RECORDS SUPPLIED >>
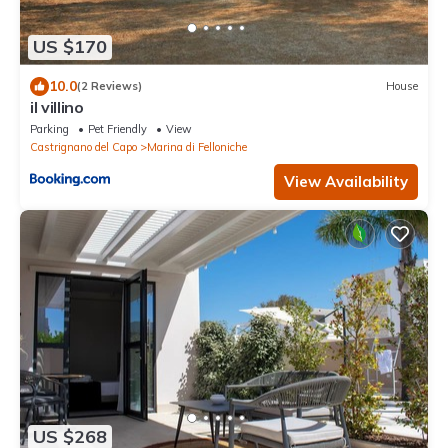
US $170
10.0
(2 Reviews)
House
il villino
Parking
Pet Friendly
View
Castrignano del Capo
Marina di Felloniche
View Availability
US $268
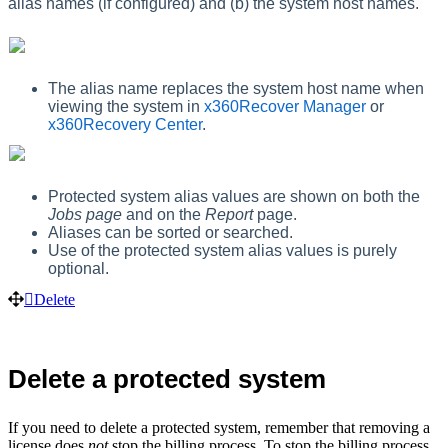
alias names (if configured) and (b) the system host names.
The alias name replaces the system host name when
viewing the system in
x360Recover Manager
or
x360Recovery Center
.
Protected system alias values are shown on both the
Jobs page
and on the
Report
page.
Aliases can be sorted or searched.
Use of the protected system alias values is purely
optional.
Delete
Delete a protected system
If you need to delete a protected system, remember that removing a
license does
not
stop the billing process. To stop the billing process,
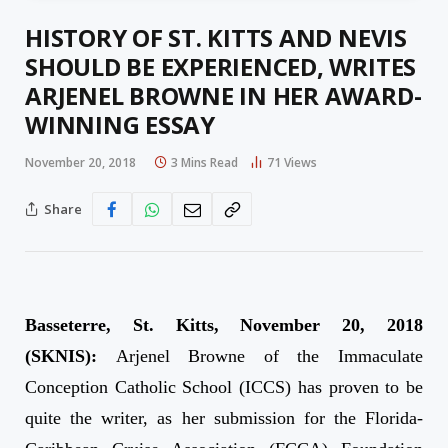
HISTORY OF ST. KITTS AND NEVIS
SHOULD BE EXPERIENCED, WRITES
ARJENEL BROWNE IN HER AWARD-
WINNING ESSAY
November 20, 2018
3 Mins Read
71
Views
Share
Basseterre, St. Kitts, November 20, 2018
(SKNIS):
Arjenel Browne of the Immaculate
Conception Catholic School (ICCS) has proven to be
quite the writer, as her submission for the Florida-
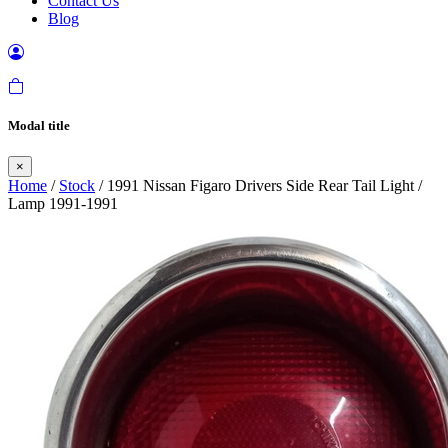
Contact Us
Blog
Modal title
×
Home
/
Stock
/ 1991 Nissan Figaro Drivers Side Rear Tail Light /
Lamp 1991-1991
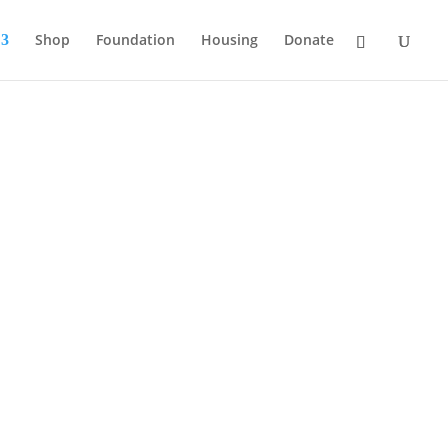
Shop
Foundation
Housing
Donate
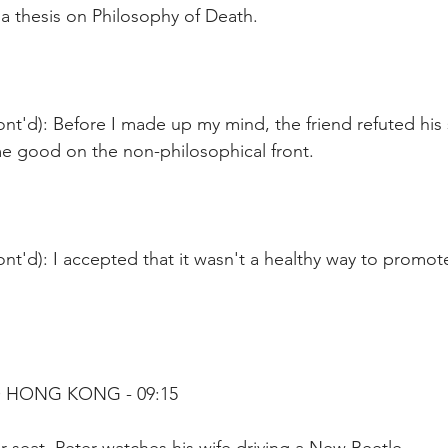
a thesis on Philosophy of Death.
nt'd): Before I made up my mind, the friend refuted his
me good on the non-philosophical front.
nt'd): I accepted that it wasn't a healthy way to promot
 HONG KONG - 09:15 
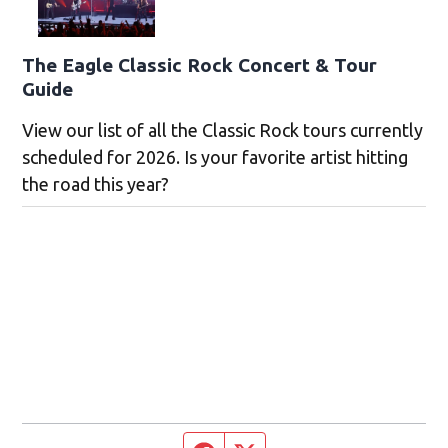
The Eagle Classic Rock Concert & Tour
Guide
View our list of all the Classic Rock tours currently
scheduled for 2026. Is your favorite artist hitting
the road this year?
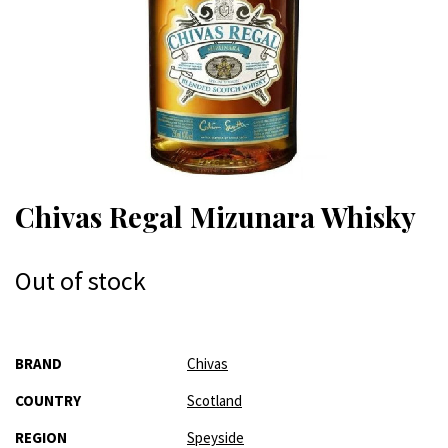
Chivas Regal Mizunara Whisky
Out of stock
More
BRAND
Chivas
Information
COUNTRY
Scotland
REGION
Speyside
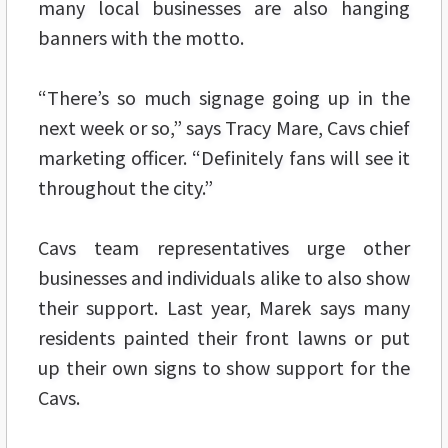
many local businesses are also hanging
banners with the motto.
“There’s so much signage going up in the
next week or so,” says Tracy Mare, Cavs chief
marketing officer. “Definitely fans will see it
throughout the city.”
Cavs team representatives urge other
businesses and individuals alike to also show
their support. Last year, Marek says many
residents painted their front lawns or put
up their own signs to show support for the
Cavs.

TASK >> Look through the listing, and copy each line in which the string "Cavs" turns up.

RESULT OF THIS EXERCISE >>
next week or so,” says Tracy Mare, Cavs chief
Cavs team representatives urge other
Cavs.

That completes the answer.